Can essential oils help reverse thinning hair?
Yes, if you ask an aromatherapist.
There’s even some scientific proof that a certain blend of oils is highly effective at stimulating hair growth.
In the last decade or so, essential oils have become very popular.
Prior to the 1900’s, healing oils were widely used. However, as people began turning to pharmaceuticals, natural therapies such as homeopathy and aromatherapy, fell by the wayside.
As people begin to rediscover how these oils can help them, a lot of claims are made.
Sometimes, it’s hard to separate the wheat from the chaff.
In the absence of scientific studies, it becomes difficult to know what to believe.
However, there’s not much incentive to study essential oils. Because they are natural substances, they can’t be patented. So there’s little drive to shine light on these aromatics.
Due to limited research, some mainstream medical professionals may be quick to discount essential oils.
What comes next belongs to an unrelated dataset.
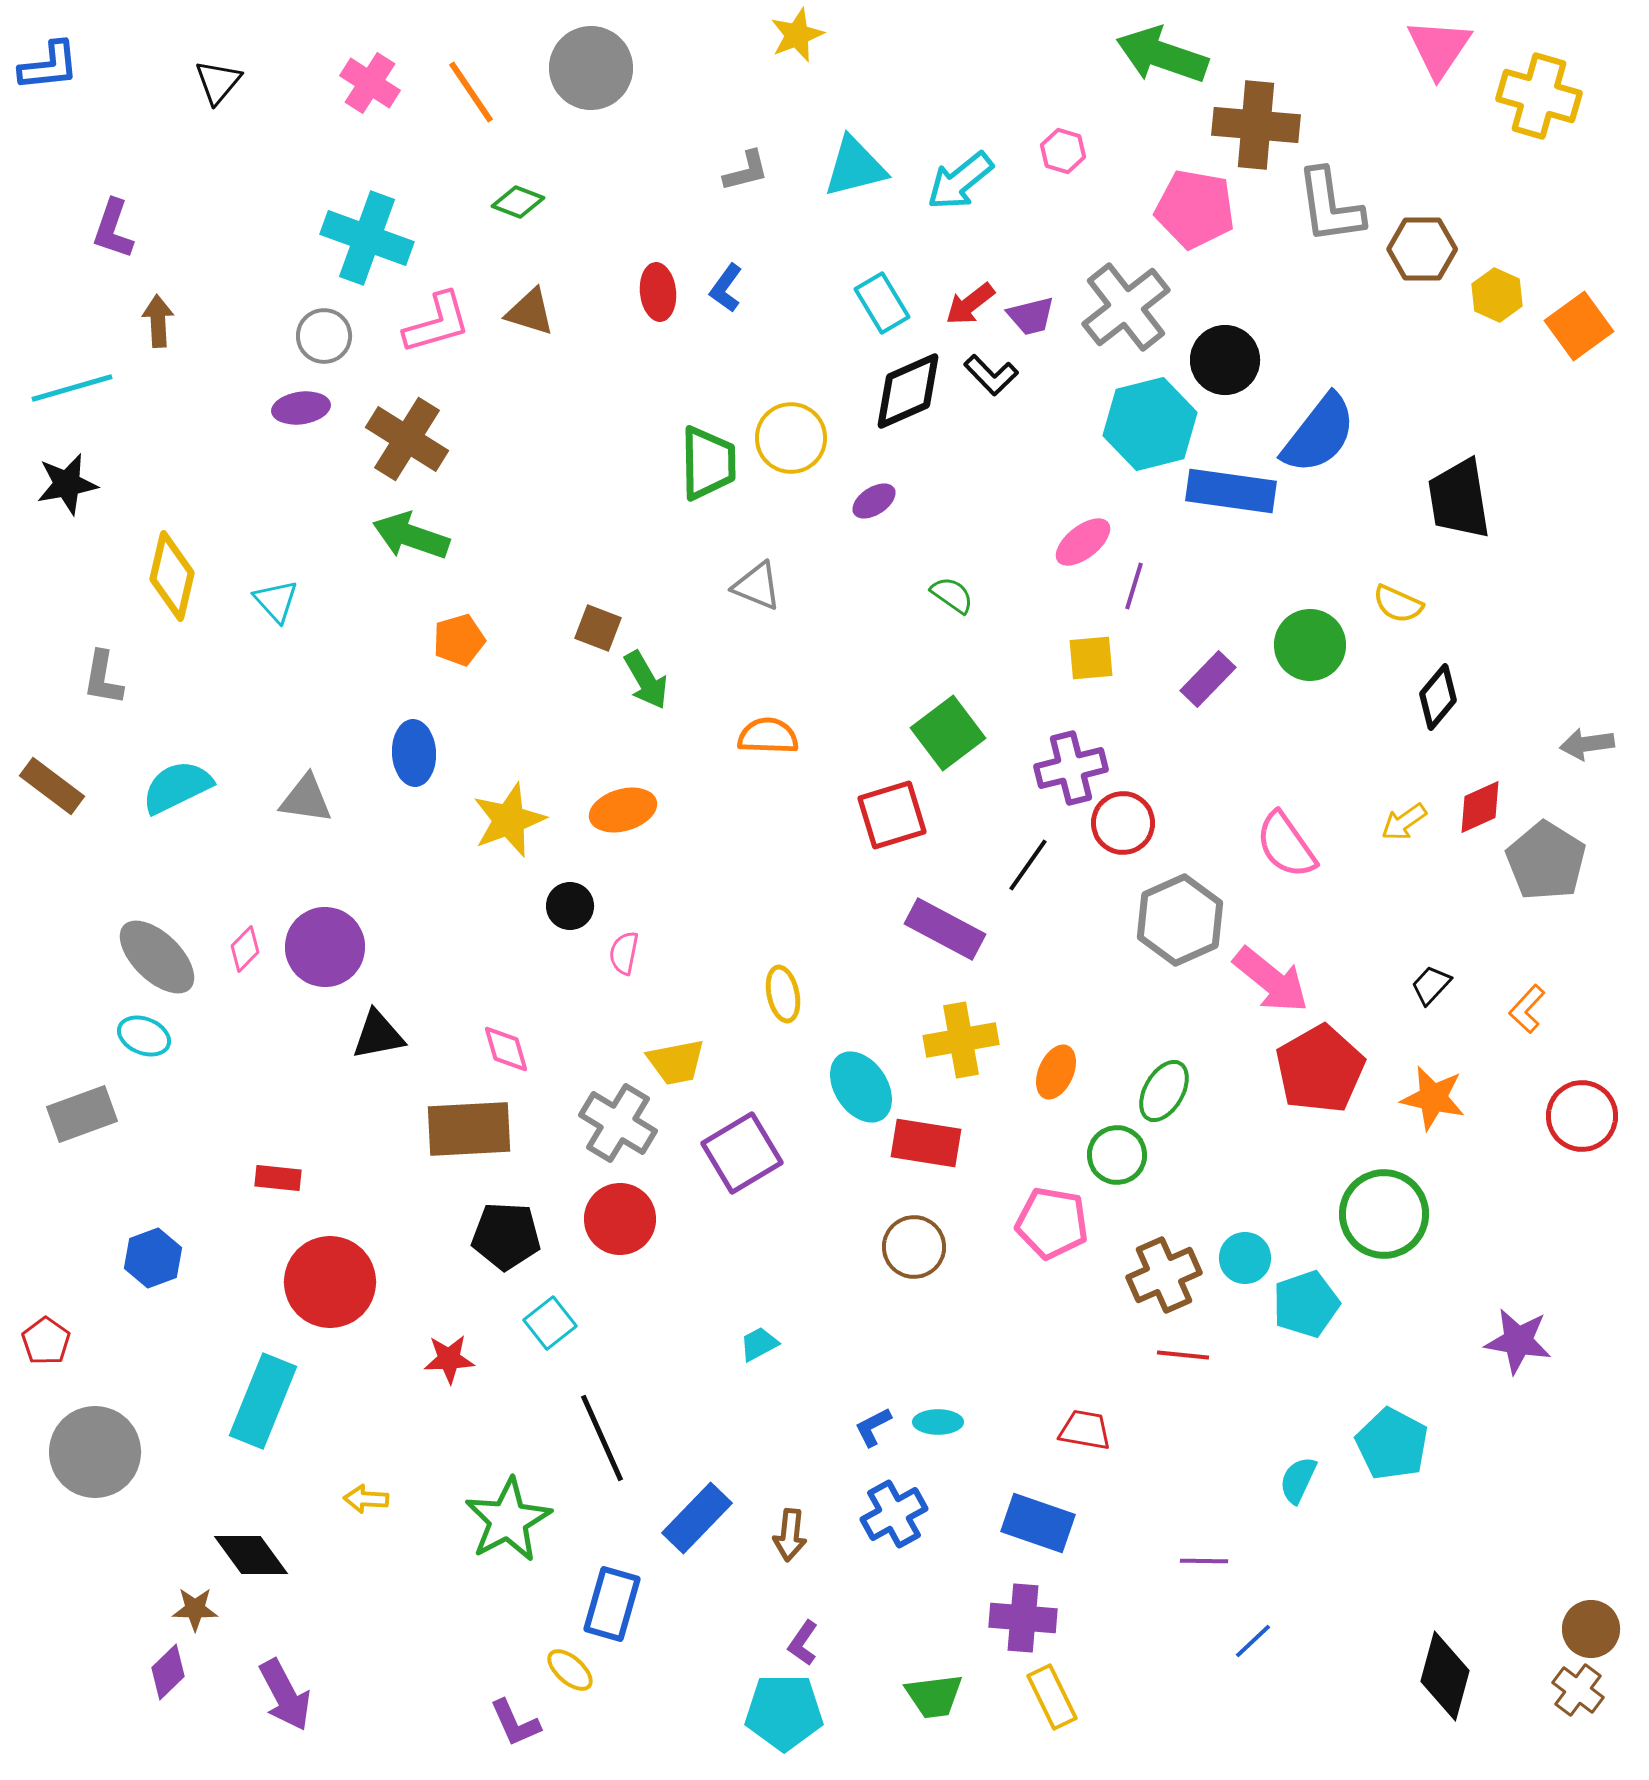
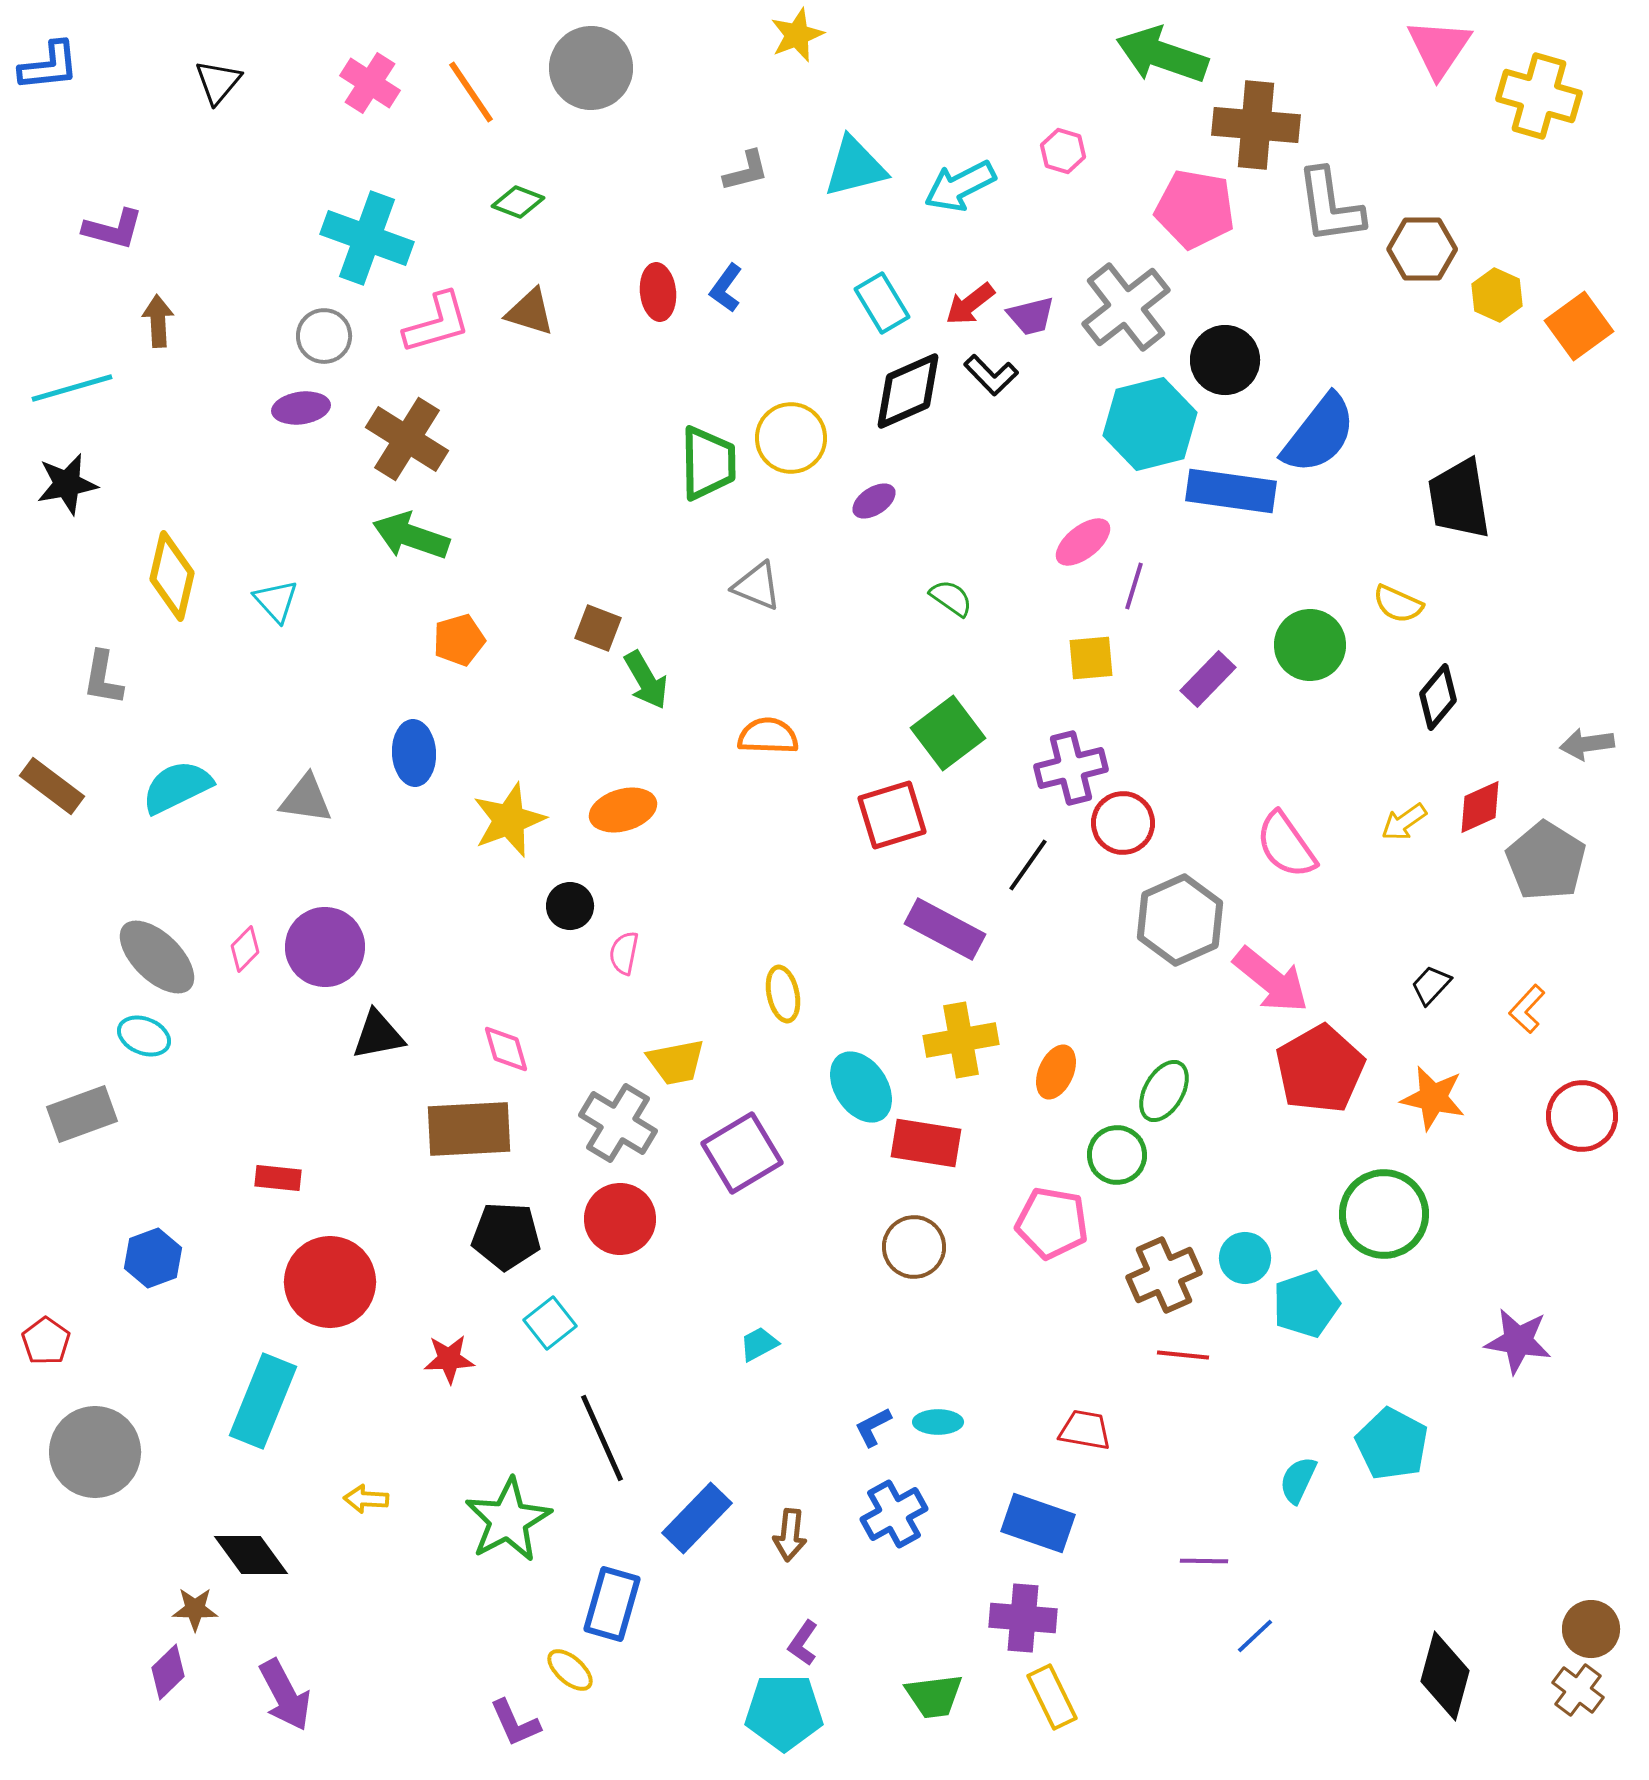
cyan arrow at (960, 181): moved 5 px down; rotated 12 degrees clockwise
purple L-shape at (113, 229): rotated 94 degrees counterclockwise
green semicircle at (952, 595): moved 1 px left, 3 px down
blue line at (1253, 1641): moved 2 px right, 5 px up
However, just because a lot of studies haven’t been done doesn’t mean that essential oils can’t lead to better physical and mental health.
Please understand that I’m not a doctor or a professional aromatherapist. (I’m a certified homeopath.) So I can’t give medical advice or claim that any particular product or natural remedy will help restore your hair.
But I can share information on one study showing that a particular aromatherapy recipe may halt hair loss and even lead to regrowth.
Essential Oils for Hair Loss
(This post contains affiliate links, and if you purchase anything I receive a commission, at no extra cost to you.)
Encouraging results were seen when a mixture of lavender, thyme, rosemary and cedarwood oils, mixed with a carrier oil, were massaged into the scalp each day. Over the course of a few months, with continual use, nearly 45 percent of patients experienced regrowth.*
These findings appeared in the medical journal JAMA Dermatology.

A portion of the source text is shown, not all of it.